ABOUT THIS EXERCISE: Only the lines from the one containing "Norsk ransonering av" through the one containing "křižovatky přihnalo obří luxusní" should be printed, exactly as they appear below, with both ends included.

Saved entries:
####
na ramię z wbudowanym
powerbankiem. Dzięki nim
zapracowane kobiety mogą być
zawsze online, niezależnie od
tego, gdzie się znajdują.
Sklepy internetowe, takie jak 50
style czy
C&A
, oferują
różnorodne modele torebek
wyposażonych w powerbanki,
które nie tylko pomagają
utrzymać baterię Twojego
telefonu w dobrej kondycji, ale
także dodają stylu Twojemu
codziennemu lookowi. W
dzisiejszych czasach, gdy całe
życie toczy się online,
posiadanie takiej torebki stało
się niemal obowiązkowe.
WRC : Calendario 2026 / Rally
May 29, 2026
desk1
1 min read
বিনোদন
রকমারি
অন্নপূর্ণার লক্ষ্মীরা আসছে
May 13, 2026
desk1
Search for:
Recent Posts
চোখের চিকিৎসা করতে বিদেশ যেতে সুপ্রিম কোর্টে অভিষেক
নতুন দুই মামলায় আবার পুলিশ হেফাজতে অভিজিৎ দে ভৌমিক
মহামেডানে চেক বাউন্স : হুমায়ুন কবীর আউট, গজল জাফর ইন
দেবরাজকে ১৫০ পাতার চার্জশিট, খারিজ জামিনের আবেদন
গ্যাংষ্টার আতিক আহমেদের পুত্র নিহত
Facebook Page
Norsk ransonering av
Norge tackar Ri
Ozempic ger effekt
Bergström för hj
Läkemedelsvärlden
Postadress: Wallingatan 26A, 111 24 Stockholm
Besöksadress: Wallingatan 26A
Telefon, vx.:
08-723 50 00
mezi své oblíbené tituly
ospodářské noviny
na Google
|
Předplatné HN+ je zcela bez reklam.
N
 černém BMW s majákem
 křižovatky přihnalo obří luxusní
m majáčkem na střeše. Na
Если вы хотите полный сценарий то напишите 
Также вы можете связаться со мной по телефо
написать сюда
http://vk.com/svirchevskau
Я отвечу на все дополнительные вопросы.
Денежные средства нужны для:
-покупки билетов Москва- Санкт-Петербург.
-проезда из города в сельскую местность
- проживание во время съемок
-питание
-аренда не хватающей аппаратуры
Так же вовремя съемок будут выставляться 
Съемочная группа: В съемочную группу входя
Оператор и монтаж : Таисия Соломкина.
####
RESPONSE:
Norsk ransonering av
Norge tackar Ri
Ozempic ger effekt
Bergström för hj
Läkemedelsvärlden
Postadress: Wallingatan 26A, 111 24 Stockholm
Besöksadress: Wallingatan 26A
Telefon, vx.:
08-723 50 00
mezi své oblíbené tituly
ospodářské noviny
na Google
|
Předplatné HN+ je zcela bez reklam.
N
 černém BMW s majákem
 křižovatky přihnalo obří luxusní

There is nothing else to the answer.